Ini jelas praktik mafia tanah yang dilindungi oknum. Sertifikat 525 milik Arbain tidak pernah muncul, tapi anehnya hakim justru memenangkan orang yang salah. Dimana letak keadilan
"Pesan saya mengingat usia pak Arbain sudah tua lebih baik pak Arbain banyak bersedekah buat bekal di surga. Saya akan bongkar praktik mafia tanah di Pekanbaru, karena yang saya bela adalah orang miskin di Pekanbaru, ingat pak kita semua akan kembali ke tanah," ujarnya.
"Dan gak usah gandeng orang-orang yang punya pengaruh di Pekanbaru. Apalagi dengan lancang seenaknya mengukur tanah ahli waris tanpa menunjukkan sertifikat asli tanah tersebut," tegas Natalia Rusli.
Untuk diketahui, kasus ini menambah daftar panjang bagaimana mafia tanah bekerja, seperti yang dilakukan Arbain dengan mengaku memiliki sertifikat 525 yang hingga saat ini belum pernah terlihat wujud aslinya.

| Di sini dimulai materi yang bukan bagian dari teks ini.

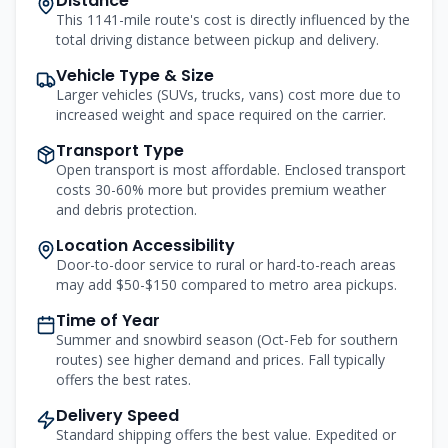
Distance
This 1141-mile route's cost is directly influenced by the
total driving distance between pickup and delivery.
Vehicle Type & Size
Larger vehicles (SUVs, trucks, vans) cost more due to
increased weight and space required on the carrier.
Transport Type
Open transport is most affordable. Enclosed transport
costs 30-60% more but provides premium weather
and debris protection.
Location Accessibility
Door-to-door service to rural or hard-to-reach areas
may add $50-$150 compared to metro area pickups.
Time of Year
Summer and snowbird season (Oct-Feb for southern
routes) see higher demand and prices. Fall typically
offers the best rates.
Delivery Speed
Standard shipping offers the best value. Expedited or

Selian itu, dengan adanya dukungan oknum aparat, dan manipulasi putusan hukum. Sementara itu, rakyat kecil seperti Kartini hanya bisa pasrah menanggung derita karena putusan yang diberikan oleh Hakim Ketua I Gusti Agung Sumanatha berserta anggota yang diantaranya H. Hamdi dan Ibrahim dinilai tidak menghargai putusan sesama penegak hukum seperti putusan PN, PT dan PK pada putusan PK 2.